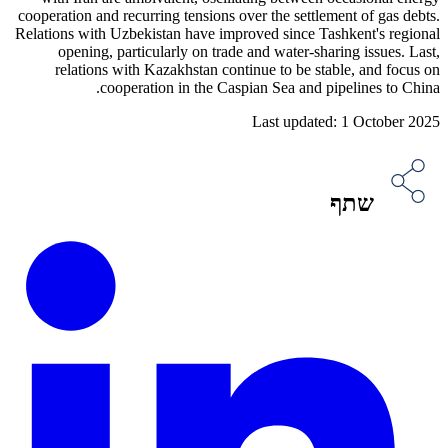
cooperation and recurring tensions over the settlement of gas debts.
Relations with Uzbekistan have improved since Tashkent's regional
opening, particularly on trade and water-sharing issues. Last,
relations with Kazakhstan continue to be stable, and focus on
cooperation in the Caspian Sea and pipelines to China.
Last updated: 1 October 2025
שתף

+ + + +

Task description: The answer should hold every line of the listing, copied exactly, with no pictures.

Solution to this problem:
cooperation and recurring tensions over the settlement of gas debts.
Relations with Uzbekistan have improved since Tashkent's regional
opening, particularly on trade and water-sharing issues. Last,
relations with Kazakhstan continue to be stable, and focus on
cooperation in the Caspian Sea and pipelines to China.
Last updated: 1 October 2025
שתף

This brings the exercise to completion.